Contemplamos al Rey David con admiración, y guardamos una distancia respetuosa. Pensamos en David el profeta con algo de temor reverencial, teniendo presente la dignidad de ese oficio. Pero David era hombre también, un hombre de verdad, un hombre con pasiones como las nuestras; un hombre que conocía de cerca a Dios. En el Nuevo Testamento se habla no poco acerca de David como hombre de carne y hueso, y de su trato con Dios.
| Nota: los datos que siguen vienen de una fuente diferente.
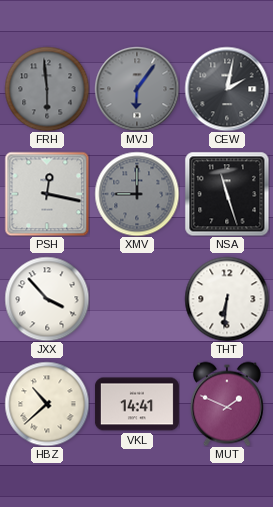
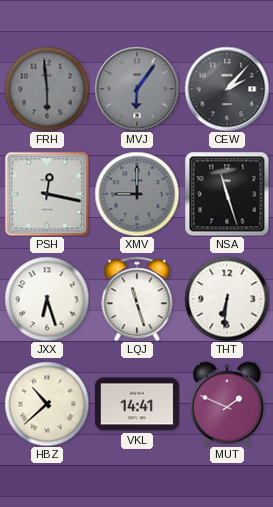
CEW: 2:02 -> 2:07
JXX: 3:53 -> 6:27
LQJ: none -> 11:27
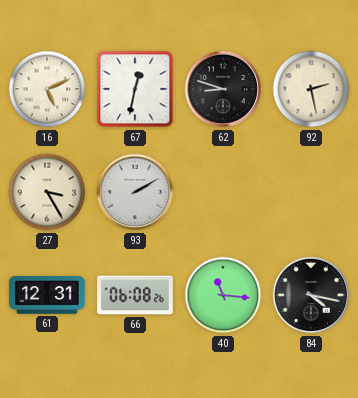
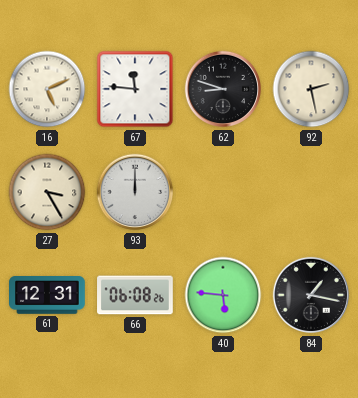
67: 12:32 -> 11:46
93: 2:10 -> 12:00
40: 11:16 -> 5:46
84: 4:17 -> 1:17
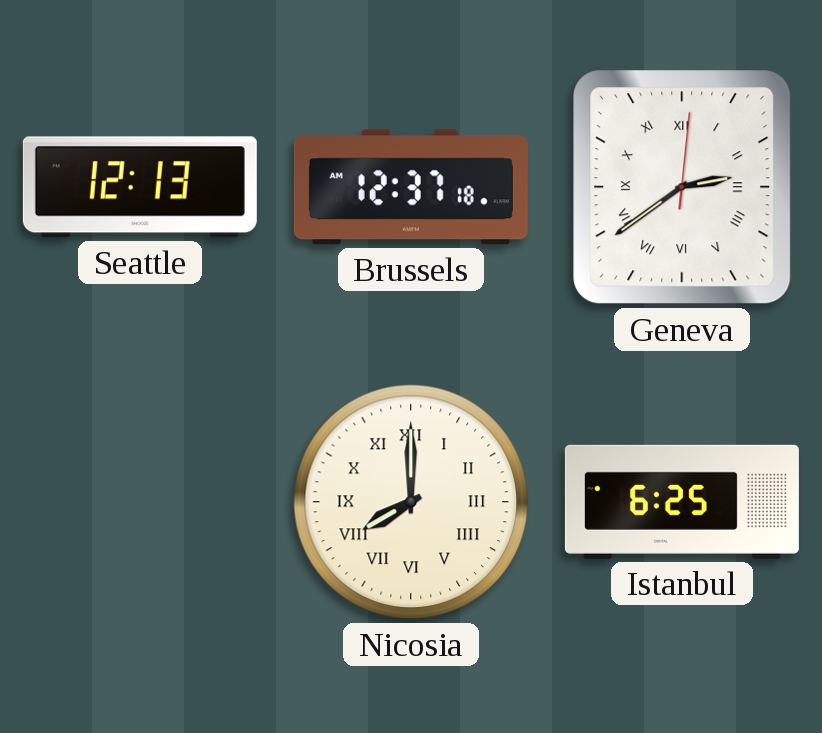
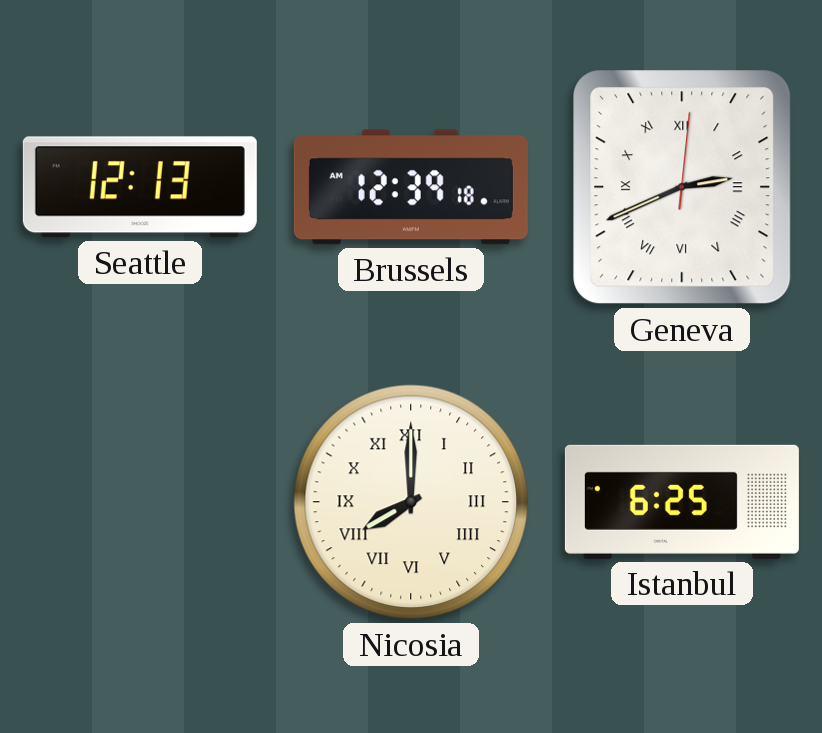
Brussels: 12:37 -> 12:39
Geneva: 2:39 -> 2:41
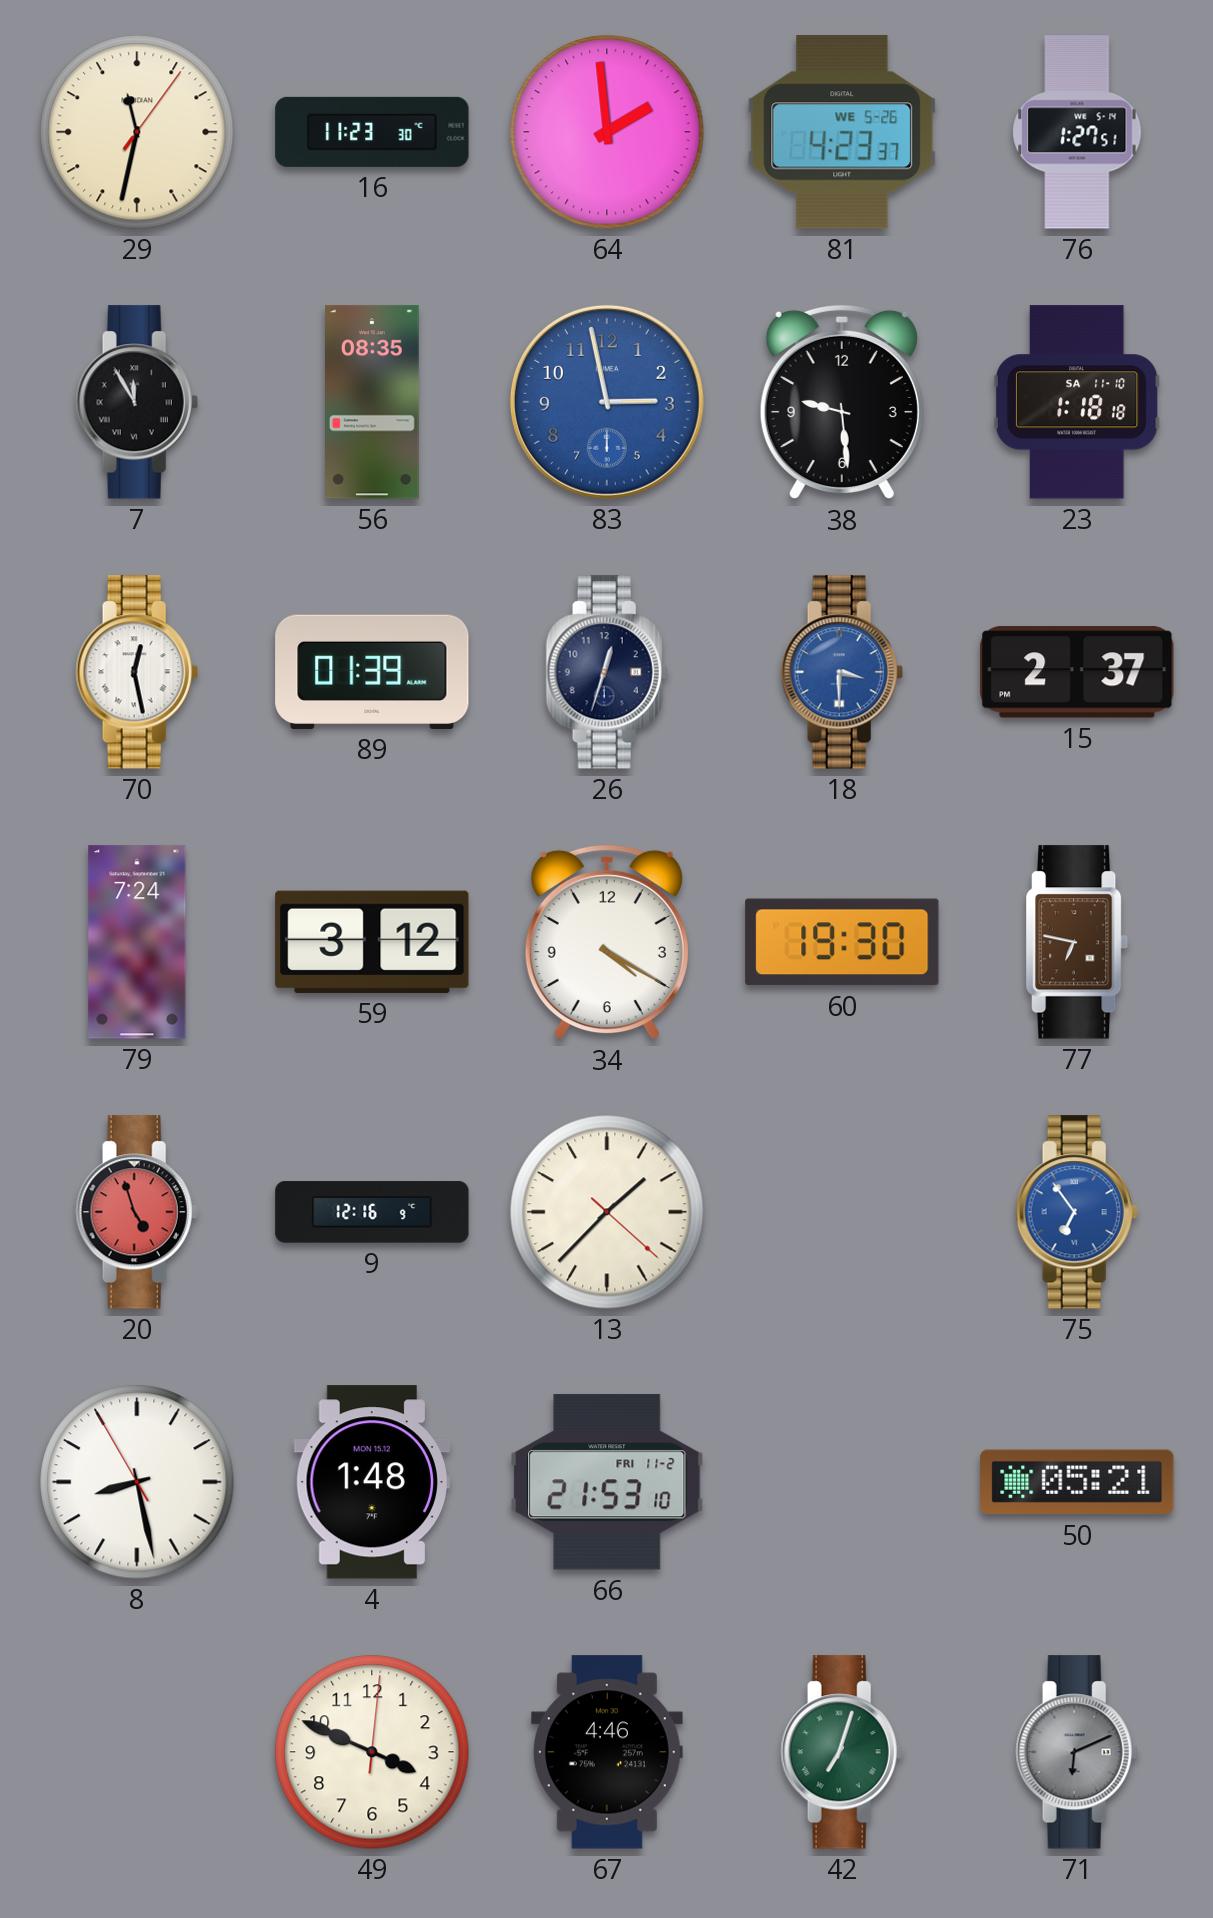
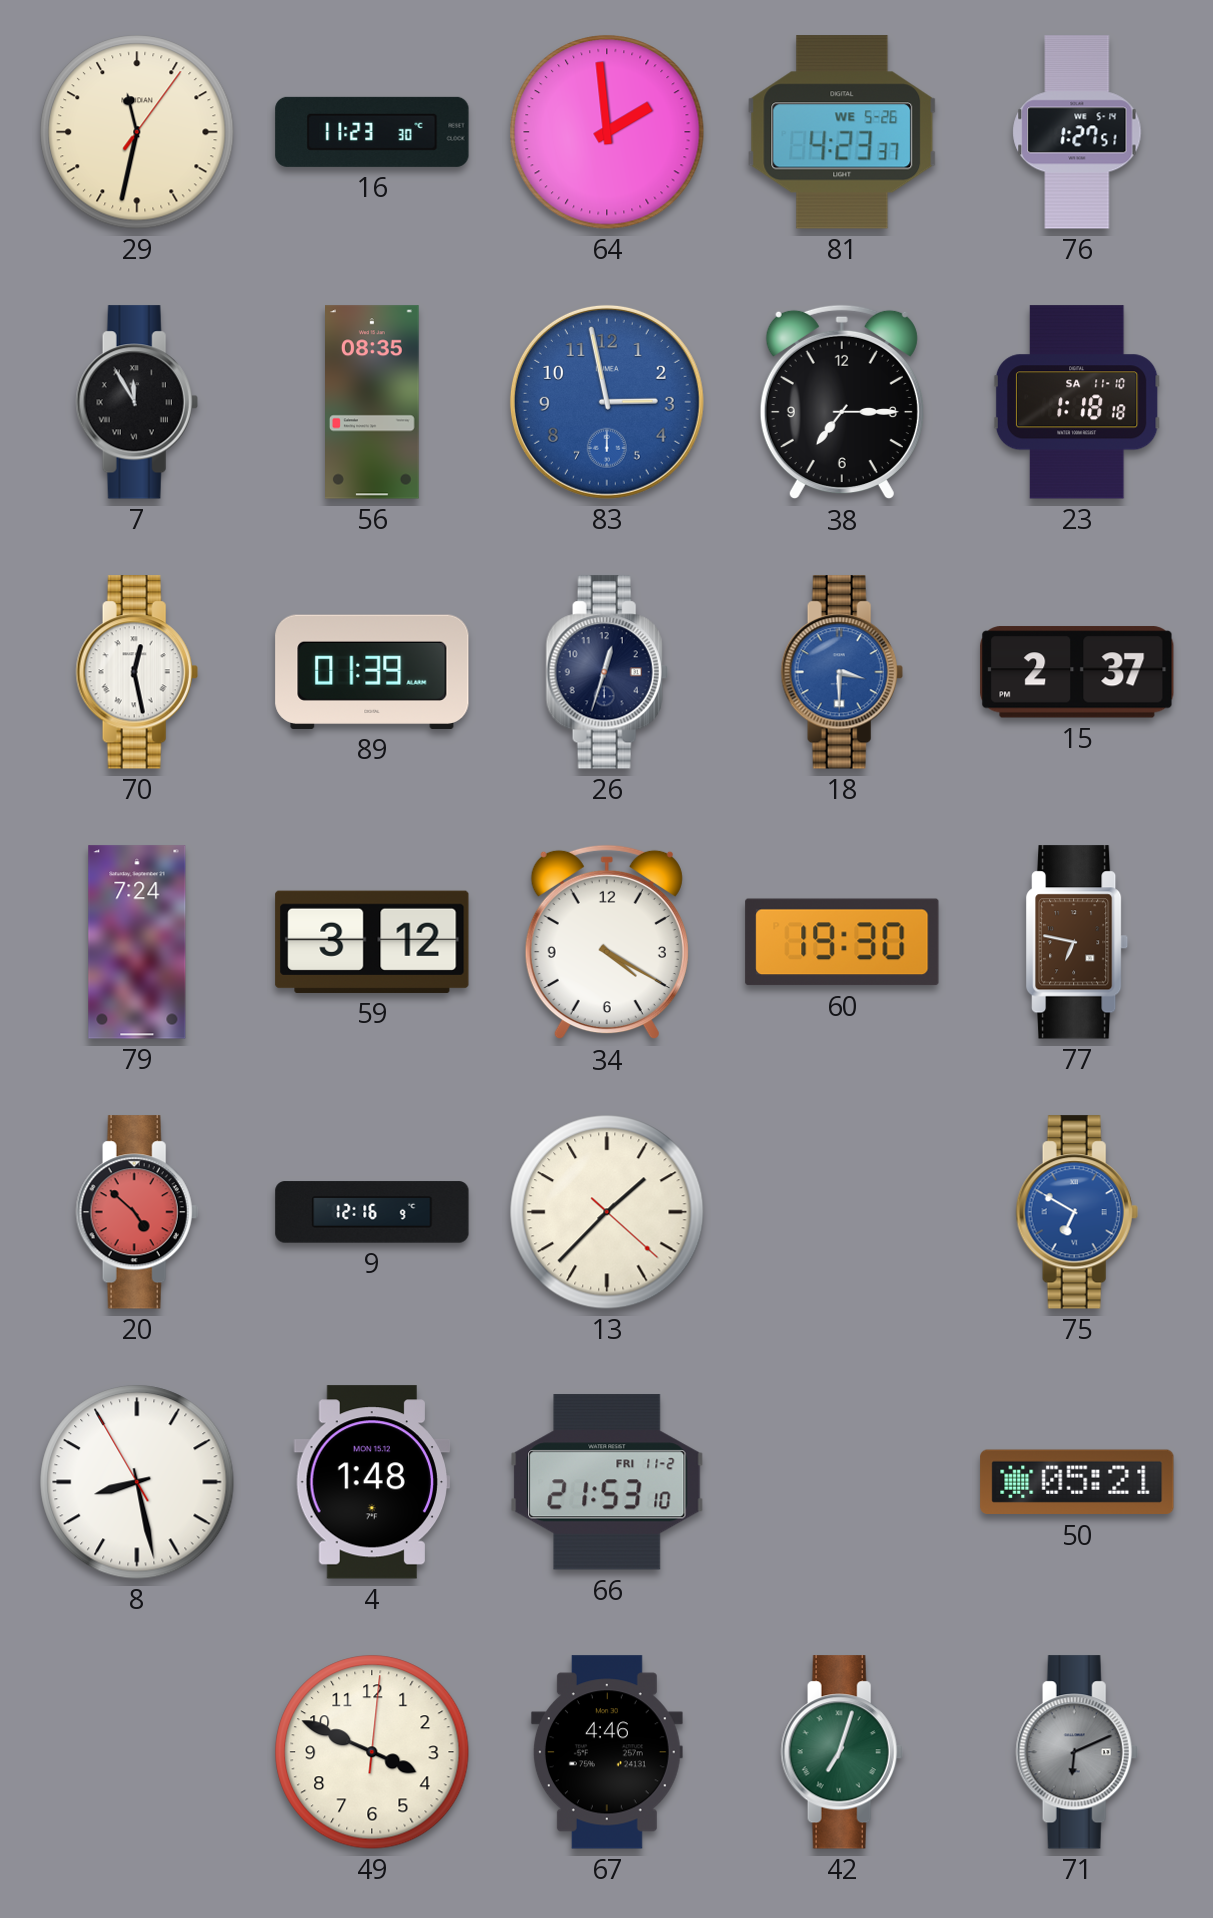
38: 9:29 -> 7:15
20: 4:57 -> 4:52
75: 6:54 -> 6:50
            En términos amplios, el Nuevo Testamento se divide en dos: los cuatro Evangelios y Hechos son históricos; las epístolas y el Apocalipsis son doctrinales. En cada una de estas dos divisiones, los primeros dos hombres del Antiguo Testamento que se mencionan son Abraham y David. No sólo Mateo, sino también la Epístola a los Romanos, nos presentan estos hombres; en el tercer versículo de esa epístola leemos de “nuestro Señor Jesucristo, que era del linaje de David según la carne”. Sin embargo, el propósito en Romanos no es establecer genealogía sino de destacar las relaciones íntimas que los dos hombres gozaban con Dios.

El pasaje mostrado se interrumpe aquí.